---------- Stored data

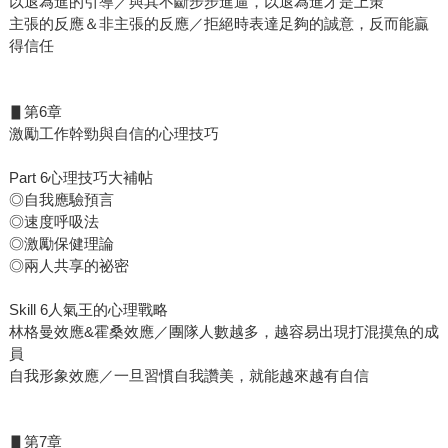
以退為進的引導／與其不斷步步進逼，以退為進才是上策
主張的反應＆非主張的反應／拒絕時表達足夠的誠意，反而能贏
得信任
▋第6章
激勵工作幹勁與自信的心理技巧
Part 6心理技巧大補帖
◎自我應驗預言
◎速度呼吸法
◎激勵保健理論
◎兩人共享的祕密
Skill 6人氣王的心理戰略
林格曼效應&霍桑效應／團隊人數越多，越容易出現打混摸魚的成
員
自我形象效應／一旦習慣自我讚美，就能越來越有自信
▋第7章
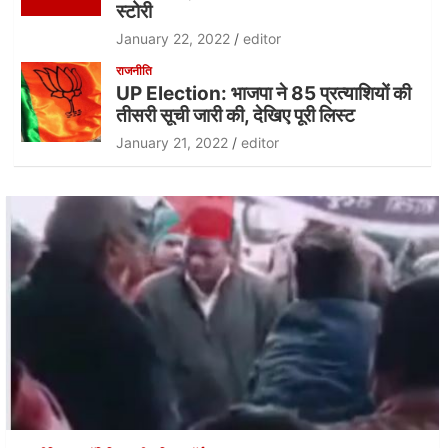
स्टोरी
January 22, 2022
editor
राजनीति
UP Election: भाजपा ने 85 प्रत्याशियों की
तीसरी सूची जारी की, देखिए पूरी लिस्ट
January 21, 2022
editor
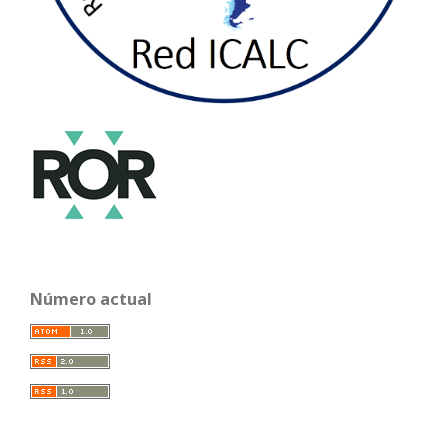
Número actual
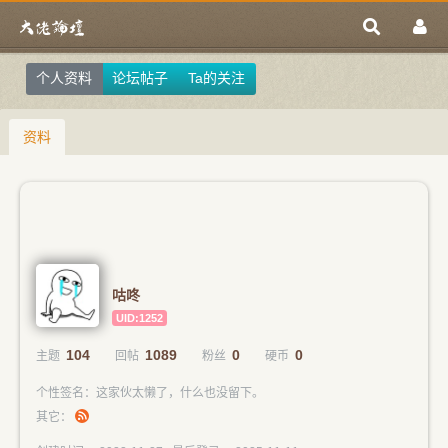
个人资料
论坛帖子
Ta的关注
资料
咕咚
UID:1252
104
1089
0
0
主题
回帖
粉丝
硬币
个性签名：这家伙太懒了，什么也没留下。
其它：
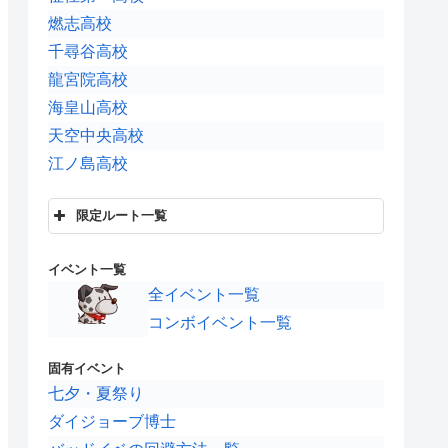
燃志高校
千尋谷高校
龍宮院高校
海皇山高校
天空中央高校
江ノ島高校
限定ルート一覧
パワフル高校
イベント一覧
青空タッグ
全イベント一覧
聖ライカー学院
コンボイベント一覧
MFI
大地ふるさと高校
固有イベント
掛川高校
七夕・夏祭り
ダイジョーブ博士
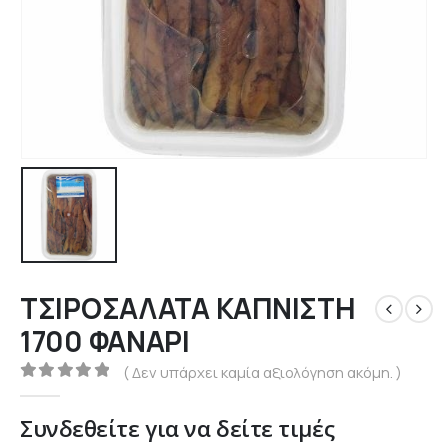
ΤΣΙΡΟΣΑΛΑΤΑ ΚΑΠΝΙΣΤΗ
1700 ΦΑΝΑΡΙ
( Δεν υπάρχει καμία αξιολόγηση ακόμη. )
0
out of 5
Συνδεθείτε για να δείτε τιμές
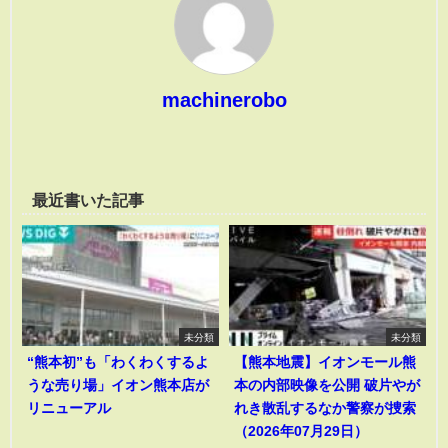
machinerobo
最近書いた記事
未分類
未分類
“熊本初”も「わくわくするよ
【熊本地震】イオンモール熊
うな売り場」イオン熊本店が
本の内部映像を公開 破片やが
リニューアル
れき散乱するなか警察が捜索
（2026年07月29日）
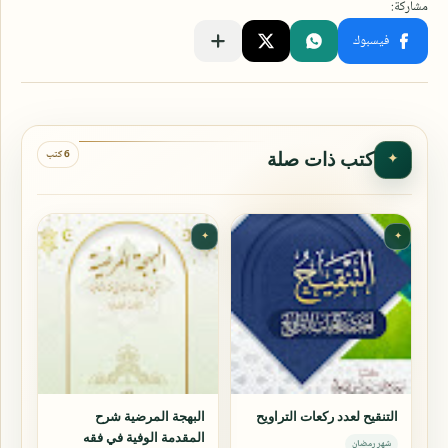
6 كتب
كتب ذات صلة
✦
✦
✦
التنقيح لعدد ركعات التراويح
البهجة المرضية شرح
المقدمة الوفية في فقه
شهر رمضان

--------------------

= Task instructions =
Retype the listing above exactly. Pictures are not part of the copy.

= Your response =
以退為進的引導／與其不斷步步進逼，以退為進才是上策
主張的反應＆非主張的反應／拒絕時表達足夠的誠意，反而能贏
得信任
▋第6章
激勵工作幹勁與自信的心理技巧
Part 6心理技巧大補帖
◎自我應驗預言
◎速度呼吸法
◎激勵保健理論
◎兩人共享的祕密
Skill 6人氣王的心理戰略
林格曼效應&霍桑效應／團隊人數越多，越容易出現打混摸魚的成
員
自我形象效應／一旦習慣自我讚美，就能越來越有自信
▋第7章
स्टोरी
January 22, 2022
editor
राजनीति
UP Election: भाजपा ने 85 प्रत्याशियों की
तीसरी सूची जारी की, देखिए पूरी लिस्ट
January 21, 2022
editor
Número actual
个人资料
论坛帖子
Ta的关注
资料
咕咚
UID:1252
104
1089
0
0
主题
回帖
粉丝
硬币
个性签名：这家伙太懒了，什么也没留下。
其它：
燃志高校
千尋谷高校
龍宮院高校
海皇山高校
天空中央高校
江ノ島高校
限定ルート一覧
パワフル高校
イベント一覧
青空タッグ
全イベント一覧
聖ライカー学院
コンボイベント一覧
MFI
大地ふるさと高校
固有イベント
掛川高校
七夕・夏祭り
ダイジョーブ博士
ΤΣΙΡΟΣΑΛΑΤΑ ΚΑΠΝΙΣΤΗ
1700 ΦΑΝΑΡΙ
( Δεν υπάρχει καμία αξιολόγηση ακόμη. )
0
out of 5
Συνδεθείτε για να δείτε τιμές
machinerobo
最近書いた記事
未分類
未分類
“熊本初”も「わくわくするよ
【熊本地震】イオンモール熊
うな売り場」イオン熊本店が
本の内部映像を公開 破片やが
リニューアル
れき散乱するなか警察が捜索
（2026年07月29日）
6 كتب
كتب ذات صلة
✦
✦
✦
التنقيح لعدد ركعات التراويح
البهجة المرضية شرح
المقدمة الوفية في فقه
شهر رمضان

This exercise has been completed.